Business Insider lists another 10 opponents and critics of Putin who have been killed.

Of course, not all of these deaths can be proven to be carried out on the orders of Putin, but as the numbers stack up, his denials become more and more implausible. A picture is coming into focus of a KGB agent turned president who is in the habit of terminating his opponents with extreme prejudice.

What can be done?

The International Court of Justice gives advisory opinions on international legal issues referred to it by the UN. Our Government should request the UN to ask that all cases of killings of people associated with opposition to, or criticism of, Vadimir Putin should be subject to judicial review. 

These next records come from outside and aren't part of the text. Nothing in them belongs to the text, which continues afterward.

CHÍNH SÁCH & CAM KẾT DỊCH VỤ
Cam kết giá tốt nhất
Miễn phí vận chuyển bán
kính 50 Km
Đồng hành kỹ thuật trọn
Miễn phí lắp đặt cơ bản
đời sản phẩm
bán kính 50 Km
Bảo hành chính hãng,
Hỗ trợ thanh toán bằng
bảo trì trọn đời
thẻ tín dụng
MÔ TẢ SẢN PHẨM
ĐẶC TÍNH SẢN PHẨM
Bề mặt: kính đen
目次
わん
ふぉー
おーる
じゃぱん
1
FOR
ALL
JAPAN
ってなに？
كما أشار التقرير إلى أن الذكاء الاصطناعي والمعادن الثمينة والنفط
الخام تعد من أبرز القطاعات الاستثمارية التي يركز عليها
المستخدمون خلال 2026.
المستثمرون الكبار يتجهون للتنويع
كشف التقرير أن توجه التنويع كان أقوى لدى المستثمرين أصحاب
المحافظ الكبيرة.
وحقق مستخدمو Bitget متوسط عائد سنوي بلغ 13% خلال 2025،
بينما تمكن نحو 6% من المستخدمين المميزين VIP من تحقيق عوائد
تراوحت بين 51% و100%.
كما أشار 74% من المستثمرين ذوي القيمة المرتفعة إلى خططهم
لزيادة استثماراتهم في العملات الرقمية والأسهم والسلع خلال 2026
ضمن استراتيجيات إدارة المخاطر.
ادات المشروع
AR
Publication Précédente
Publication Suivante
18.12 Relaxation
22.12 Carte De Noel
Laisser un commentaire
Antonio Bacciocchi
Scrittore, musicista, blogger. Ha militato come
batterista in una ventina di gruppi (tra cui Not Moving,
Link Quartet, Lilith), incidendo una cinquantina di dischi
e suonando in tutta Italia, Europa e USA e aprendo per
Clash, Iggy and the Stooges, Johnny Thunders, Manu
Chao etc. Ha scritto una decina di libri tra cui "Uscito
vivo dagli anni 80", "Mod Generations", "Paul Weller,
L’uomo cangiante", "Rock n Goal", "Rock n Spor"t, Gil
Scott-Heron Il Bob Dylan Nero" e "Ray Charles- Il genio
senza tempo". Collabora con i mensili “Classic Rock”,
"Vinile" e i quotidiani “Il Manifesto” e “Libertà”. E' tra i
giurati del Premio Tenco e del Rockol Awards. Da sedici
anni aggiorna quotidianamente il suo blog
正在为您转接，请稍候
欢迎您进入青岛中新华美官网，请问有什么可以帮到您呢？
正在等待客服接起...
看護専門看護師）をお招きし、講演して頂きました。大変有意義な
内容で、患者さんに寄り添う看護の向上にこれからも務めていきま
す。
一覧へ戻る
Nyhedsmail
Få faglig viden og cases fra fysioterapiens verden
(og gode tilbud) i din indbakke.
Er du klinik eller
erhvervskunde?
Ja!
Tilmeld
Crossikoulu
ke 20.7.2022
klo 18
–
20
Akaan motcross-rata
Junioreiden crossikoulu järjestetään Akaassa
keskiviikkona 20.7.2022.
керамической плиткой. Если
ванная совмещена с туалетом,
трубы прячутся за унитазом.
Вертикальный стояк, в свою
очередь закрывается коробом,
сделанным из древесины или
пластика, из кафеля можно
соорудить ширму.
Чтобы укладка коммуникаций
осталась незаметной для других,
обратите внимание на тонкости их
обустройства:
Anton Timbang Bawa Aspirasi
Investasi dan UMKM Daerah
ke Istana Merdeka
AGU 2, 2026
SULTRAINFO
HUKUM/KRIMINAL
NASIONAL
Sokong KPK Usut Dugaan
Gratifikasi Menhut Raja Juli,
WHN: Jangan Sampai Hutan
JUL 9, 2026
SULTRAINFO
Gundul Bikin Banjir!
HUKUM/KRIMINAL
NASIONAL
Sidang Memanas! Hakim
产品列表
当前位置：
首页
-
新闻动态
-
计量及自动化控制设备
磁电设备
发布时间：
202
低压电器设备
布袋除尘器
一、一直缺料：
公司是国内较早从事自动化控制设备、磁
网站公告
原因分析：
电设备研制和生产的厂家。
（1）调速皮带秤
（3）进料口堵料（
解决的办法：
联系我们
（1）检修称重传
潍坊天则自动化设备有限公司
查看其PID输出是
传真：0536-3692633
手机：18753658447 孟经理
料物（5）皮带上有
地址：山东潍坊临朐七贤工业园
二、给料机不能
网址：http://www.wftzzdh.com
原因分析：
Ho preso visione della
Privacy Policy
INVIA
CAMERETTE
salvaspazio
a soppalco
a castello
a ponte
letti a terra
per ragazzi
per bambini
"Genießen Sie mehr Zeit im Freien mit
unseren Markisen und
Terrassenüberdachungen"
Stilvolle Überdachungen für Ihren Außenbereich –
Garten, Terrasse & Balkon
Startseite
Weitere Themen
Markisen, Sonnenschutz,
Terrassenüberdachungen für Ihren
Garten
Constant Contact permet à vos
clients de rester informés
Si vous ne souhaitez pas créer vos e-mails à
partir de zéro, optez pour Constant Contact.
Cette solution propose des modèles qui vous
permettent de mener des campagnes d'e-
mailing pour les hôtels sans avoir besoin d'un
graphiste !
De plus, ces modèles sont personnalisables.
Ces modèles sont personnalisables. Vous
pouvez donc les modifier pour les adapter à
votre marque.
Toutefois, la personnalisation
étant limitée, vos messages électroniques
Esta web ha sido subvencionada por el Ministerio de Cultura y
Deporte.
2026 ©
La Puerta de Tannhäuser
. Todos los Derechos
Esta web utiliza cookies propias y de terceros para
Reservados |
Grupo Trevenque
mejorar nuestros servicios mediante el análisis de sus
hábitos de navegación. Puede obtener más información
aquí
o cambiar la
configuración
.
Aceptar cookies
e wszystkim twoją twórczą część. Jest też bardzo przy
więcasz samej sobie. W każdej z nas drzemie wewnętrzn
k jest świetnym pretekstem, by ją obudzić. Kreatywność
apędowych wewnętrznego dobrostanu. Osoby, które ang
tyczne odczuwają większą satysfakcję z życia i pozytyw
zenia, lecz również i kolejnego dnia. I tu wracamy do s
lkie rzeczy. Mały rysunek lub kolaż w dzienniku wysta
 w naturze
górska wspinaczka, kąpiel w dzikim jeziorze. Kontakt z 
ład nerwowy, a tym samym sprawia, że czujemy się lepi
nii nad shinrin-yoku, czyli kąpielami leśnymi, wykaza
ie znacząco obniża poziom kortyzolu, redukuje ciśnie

Lawyers would be able to call witnesses, examine the evidence and hopefully come to some clarity about what happened to all these people. They might even decide that it would be appropriate to put Vladimir Putin on trial in absentia for some of the killings.

Of course Putin  would not co-operate and would pour scorn on the proceedings, but at the same time, he would privately realise that he was losing face. The proceedings would give families and friends of the dead an opportunity to express their grief and frustration.

Also, the reaction of the British Government would be interesting. Will they accede to a reasonable request to take this matter to the UN? Or will they wriggle and squirm their way out of it, thus confirming the suspicions of many that the Commings-Johnson Tory party stands far closer to Putin's Russia than it should?